- What you have to do: What is needed is a copy of each line in the listing below that contains "Voraussetzungen".

- Data in this exercise:
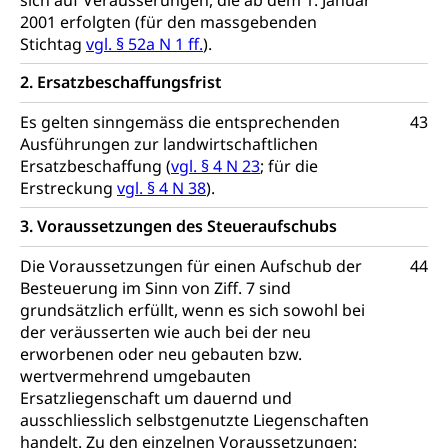
sich auf Veräusserungen, die ab dem 1. Januar
2001 erfolgten (für den massgebenden
Stichtag
vgl. § 52a N 1 ff.
).
2. Ersatzbeschaffungsfrist
Es gelten sinngemäss die entsprechenden
43
Ausführungen zur landwirtschaftlichen
Ersatzbeschaffung (
vgl. § 4 N 23
; für die
Erstreckung
vgl. § 4 N 38
).
3. Voraussetzungen des Steueraufschubs
Die Voraussetzungen für einen Aufschub der
44
Besteuerung im Sinn von Ziff. 7 sind
grundsätzlich erfüllt, wenn es sich sowohl bei
der veräusserten wie auch bei der neu
erworbenen oder neu gebauten bzw.
wertvermehrend umgebauten
Ersatzliegenschaft um dauernd und
ausschliesslich selbstgenutzte Liegenschaften
handelt. Zu den einzelnen Voraussetzungen:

- Answer to this task:
3. Voraussetzungen des Steueraufschubs
Die Voraussetzungen für einen Aufschub der
handelt. Zu den einzelnen Voraussetzungen:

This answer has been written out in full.